The records that follow must be reproduced in full, with every picture excluded.

Dataset entries

□ □ □

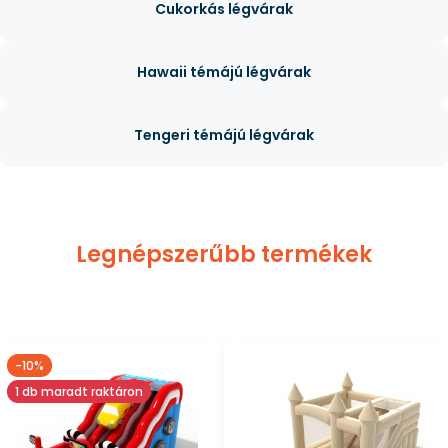
Cukorkás légvárak
Hawaii témájú légvárak
Tengeri témájú légvárak
Legnépszerűbb termékek
-10%
1 db maradt raktáron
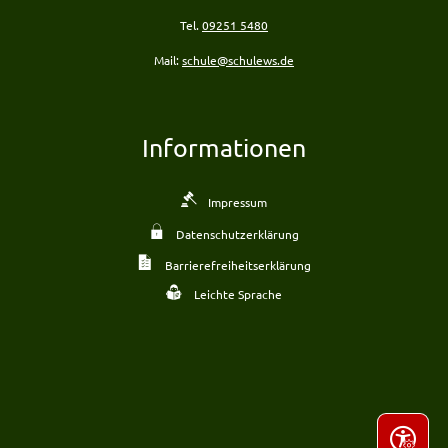
Tel.
09251 5480
Mail:
schule@schulews.de
Informationen
Impressum
Datenschutzerklärung
Barrierefreiheitserklärung
Leichte Sprache
Seite ein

□ □ □

Final answer –
Cukorkás légvárak
Hawaii témájú légvárak
Tengeri témájú légvárak
Legnépszerűbb termékek
-10%
1 db maradt raktáron
Tel.
09251 5480
Mail:
schule@schulews.de
Informationen
Impressum
Datenschutzerklärung
Barrierefreiheitserklärung
Leichte Sprache
Seite ein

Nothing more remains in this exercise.